Notre-Dame de Paris - Page 132/396

Here Jacques Coictier, who had been unhorsed by the archdeacon's impetuous replies, regained his saddle, and interrupted him with the triumphant tone of one learned man correcting another,--"~Erras amice Claudi~. The symbol is not the number. You take Orpheus for Hermes."

"'Tis you who are in error," replied the archdeacon, gravely. "Daedalus is the base; Orpheus is the wall; Hermes is the edifice,--that is all. You shall come when you will," he continued, turning to Tourangeau, "I will show you the little parcels of gold which remained at the bottom of Nicholas Flamel's alembic, and you shall compare them with the gold of Guillaume de Paris. I will teach you the secret virtues of the Greek word, ~peristera~. But, first of all, I will make you read, one after the other, the marble letters of the alphabet, the granite pages of the book. We shall go to the portal of Bishop Guillaume and of Saint-Jean le Rond at the Sainte- Chapelle, then to the house of Nicholas Flamel, Rue Manvault, to his tomb, which is at the Saints-Innocents, to his two hospitals, Rue de Montmorency. I will make you read the hieroglyphics which cover the four great iron cramps on the portal of the hospital Saint-Gervais, and of the Rue de la Ferronnerie.

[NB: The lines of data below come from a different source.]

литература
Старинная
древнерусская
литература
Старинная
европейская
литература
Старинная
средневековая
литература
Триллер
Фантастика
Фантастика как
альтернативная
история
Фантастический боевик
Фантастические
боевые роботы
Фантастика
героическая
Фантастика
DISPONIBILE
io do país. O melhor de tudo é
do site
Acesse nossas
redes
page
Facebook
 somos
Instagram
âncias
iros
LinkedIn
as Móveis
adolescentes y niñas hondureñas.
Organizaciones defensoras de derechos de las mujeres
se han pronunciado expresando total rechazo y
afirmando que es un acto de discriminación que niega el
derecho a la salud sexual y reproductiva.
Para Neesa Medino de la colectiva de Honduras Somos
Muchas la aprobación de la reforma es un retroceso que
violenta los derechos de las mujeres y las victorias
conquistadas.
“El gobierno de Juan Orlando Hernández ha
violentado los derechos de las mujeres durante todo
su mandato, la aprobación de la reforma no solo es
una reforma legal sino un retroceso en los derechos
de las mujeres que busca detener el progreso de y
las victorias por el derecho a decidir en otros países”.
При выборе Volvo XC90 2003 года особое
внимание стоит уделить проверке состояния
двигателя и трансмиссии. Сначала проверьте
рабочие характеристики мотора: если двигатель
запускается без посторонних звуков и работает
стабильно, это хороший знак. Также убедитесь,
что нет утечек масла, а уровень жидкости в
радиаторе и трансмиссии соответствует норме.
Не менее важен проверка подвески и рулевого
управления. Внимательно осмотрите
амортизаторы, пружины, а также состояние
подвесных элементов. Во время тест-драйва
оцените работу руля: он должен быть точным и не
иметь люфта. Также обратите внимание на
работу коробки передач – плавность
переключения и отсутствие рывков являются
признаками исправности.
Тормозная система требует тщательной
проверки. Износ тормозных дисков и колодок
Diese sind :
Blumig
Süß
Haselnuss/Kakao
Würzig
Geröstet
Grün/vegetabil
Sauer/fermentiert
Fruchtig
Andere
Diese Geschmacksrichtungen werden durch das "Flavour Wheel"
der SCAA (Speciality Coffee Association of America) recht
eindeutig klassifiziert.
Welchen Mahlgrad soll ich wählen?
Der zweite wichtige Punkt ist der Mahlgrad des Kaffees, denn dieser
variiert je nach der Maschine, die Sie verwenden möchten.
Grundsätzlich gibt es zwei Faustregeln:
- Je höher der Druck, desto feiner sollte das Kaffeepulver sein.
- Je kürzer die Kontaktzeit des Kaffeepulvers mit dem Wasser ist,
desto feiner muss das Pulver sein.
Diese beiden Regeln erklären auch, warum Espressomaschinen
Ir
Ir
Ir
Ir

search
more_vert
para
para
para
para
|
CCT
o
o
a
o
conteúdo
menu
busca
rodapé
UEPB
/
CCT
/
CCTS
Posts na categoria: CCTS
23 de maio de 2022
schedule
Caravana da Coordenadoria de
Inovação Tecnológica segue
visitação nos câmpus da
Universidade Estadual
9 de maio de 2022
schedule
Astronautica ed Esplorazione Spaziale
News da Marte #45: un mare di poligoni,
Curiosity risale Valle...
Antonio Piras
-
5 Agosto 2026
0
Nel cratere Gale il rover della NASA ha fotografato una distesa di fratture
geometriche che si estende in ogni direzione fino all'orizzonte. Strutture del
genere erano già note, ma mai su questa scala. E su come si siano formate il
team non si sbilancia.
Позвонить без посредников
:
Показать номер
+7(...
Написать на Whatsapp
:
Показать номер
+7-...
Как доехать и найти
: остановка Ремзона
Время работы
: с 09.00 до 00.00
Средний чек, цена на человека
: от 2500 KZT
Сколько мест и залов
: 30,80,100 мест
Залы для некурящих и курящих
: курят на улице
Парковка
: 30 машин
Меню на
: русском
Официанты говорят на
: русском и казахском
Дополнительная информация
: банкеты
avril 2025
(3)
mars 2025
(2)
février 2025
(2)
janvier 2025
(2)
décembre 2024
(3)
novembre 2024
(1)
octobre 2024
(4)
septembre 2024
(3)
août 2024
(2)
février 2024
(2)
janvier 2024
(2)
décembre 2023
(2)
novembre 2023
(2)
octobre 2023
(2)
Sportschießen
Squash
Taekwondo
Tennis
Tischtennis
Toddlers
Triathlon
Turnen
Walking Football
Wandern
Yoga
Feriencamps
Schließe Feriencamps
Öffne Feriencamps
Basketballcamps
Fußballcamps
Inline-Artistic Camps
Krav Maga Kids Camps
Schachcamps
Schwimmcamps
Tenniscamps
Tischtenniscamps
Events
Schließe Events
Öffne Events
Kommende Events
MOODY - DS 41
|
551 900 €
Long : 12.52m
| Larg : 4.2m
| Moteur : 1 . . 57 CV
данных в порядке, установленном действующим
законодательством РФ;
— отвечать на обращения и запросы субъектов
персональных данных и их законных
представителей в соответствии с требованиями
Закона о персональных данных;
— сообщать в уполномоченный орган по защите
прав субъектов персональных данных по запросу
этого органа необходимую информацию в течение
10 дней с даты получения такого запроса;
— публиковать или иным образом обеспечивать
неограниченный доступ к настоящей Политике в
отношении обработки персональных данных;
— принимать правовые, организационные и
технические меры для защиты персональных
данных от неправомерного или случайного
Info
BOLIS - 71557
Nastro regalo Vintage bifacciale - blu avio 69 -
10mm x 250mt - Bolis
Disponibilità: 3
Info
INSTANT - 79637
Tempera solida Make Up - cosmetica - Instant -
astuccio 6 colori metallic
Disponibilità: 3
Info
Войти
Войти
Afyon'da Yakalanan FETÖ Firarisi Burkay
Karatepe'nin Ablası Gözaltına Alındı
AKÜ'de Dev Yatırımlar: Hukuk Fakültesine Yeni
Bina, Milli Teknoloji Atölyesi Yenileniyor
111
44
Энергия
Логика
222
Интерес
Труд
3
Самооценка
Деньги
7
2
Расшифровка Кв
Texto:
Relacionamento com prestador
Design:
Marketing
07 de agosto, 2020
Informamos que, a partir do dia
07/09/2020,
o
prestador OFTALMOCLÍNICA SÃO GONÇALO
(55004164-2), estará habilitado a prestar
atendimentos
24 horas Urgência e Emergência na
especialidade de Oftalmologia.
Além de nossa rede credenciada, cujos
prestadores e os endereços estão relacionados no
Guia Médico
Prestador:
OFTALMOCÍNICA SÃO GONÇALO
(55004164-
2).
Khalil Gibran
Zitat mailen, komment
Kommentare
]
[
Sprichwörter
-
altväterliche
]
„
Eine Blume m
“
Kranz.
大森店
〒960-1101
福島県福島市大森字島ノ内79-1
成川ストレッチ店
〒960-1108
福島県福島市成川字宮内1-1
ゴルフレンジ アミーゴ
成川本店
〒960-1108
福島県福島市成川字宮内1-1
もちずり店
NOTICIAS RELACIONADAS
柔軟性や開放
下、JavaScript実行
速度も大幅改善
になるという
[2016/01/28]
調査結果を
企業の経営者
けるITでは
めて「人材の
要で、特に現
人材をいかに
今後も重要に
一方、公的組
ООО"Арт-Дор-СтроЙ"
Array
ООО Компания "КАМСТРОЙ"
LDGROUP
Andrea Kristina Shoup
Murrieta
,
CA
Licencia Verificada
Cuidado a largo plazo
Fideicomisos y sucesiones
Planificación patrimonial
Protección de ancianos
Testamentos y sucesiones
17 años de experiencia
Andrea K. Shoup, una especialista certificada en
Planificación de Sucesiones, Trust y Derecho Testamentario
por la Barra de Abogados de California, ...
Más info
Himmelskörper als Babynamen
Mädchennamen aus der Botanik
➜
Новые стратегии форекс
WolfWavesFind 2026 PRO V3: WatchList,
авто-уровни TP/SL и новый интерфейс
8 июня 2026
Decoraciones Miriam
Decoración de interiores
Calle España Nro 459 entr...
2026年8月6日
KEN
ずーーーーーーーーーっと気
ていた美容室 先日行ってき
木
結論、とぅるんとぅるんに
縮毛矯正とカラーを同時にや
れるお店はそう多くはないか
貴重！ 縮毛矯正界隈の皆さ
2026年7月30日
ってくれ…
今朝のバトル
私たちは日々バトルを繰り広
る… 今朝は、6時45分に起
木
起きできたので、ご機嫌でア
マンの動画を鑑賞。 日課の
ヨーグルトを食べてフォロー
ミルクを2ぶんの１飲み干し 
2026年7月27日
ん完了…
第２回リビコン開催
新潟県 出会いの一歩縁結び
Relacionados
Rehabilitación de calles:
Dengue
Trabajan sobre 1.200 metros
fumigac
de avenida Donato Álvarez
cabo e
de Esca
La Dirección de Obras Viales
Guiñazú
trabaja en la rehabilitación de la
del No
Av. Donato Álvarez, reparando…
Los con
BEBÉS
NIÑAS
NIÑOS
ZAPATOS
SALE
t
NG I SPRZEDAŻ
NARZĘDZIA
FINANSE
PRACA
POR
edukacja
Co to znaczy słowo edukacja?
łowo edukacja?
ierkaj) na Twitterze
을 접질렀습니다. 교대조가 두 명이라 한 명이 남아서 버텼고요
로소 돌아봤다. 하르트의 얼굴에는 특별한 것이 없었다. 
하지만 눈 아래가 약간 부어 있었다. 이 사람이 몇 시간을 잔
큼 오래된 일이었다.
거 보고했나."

We will spell out in company, also, the façade of Saint-Come, of Sainte-Geneviève-des-Ardents, of Saint Martin, of Saint-Jacques de la Boucherie--."

For a long time, Gossip Tourangeau, intelligent as was his glance, had appeared not to understand Dom Claude. He interrupted.

"~Pasque-dieu~! what are your books, then?"

"Here is one of them," said the archdeacon.

And opening the window of his cell he pointed out with his finger the immense church of Notre-Dame, which, outlining against the starry sky the black silhouette of its two towers, its stone flanks, its monstrous haunches, seemed an enormous two-headed sphinx, seated in the middle of the city.

The archdeacon gazed at the gigantic edifice for some time in silence, then extending his right hand, with a sigh, towards the printed book which lay open on the table, and his left towards Notre-Dame, and turning a sad glance from the book to the church,--"Alas," he said, "this will kill that."

Coictier, who had eagerly approached the book, could not repress an exclamation. "Hé, but now, what is there so formidable in this: 'GLOSSA IN EPISTOLAS D. PAULI, ~Norimbergoe, Antonius Koburger~, 1474.' This is not new. 'Tis a book of Pierre Lombard, the Master of Sentences. Is it because it is printed?"

"You have said it," replied Claude, who seemed absorbed in a profound meditation, and stood resting, his forefinger bent backward on the folio which had come from the famous press of Nuremberg. Then he added these mysterious words: "Alas! alas! small things come at the end of great things; a tooth triumphs over a mass. The Nile rat kills the crocodile, the swordfish kills the whale, the book will kill the edifice."